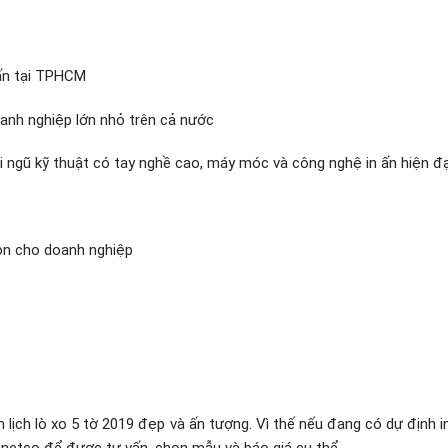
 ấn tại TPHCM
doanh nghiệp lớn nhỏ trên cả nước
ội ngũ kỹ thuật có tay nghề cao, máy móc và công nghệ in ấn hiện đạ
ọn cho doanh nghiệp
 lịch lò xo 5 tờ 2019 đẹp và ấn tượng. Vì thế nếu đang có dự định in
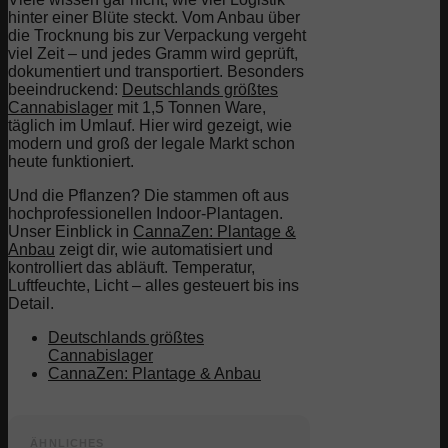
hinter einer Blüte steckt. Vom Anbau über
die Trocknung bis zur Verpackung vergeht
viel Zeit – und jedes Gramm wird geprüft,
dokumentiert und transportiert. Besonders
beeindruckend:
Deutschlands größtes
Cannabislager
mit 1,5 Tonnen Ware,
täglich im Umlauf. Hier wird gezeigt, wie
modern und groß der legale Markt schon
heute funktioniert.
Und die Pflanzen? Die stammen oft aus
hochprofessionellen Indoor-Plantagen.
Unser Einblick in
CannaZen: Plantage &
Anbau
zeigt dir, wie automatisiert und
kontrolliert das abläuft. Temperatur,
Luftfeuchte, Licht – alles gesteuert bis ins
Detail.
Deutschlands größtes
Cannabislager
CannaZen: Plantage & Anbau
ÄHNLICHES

##########

Wherever the string "Anbau" appears in a line of the records above, copy that line.

hinter einer Blüte steckt. Vom Anbau über
Anbau
CannaZen: Plantage & Anbau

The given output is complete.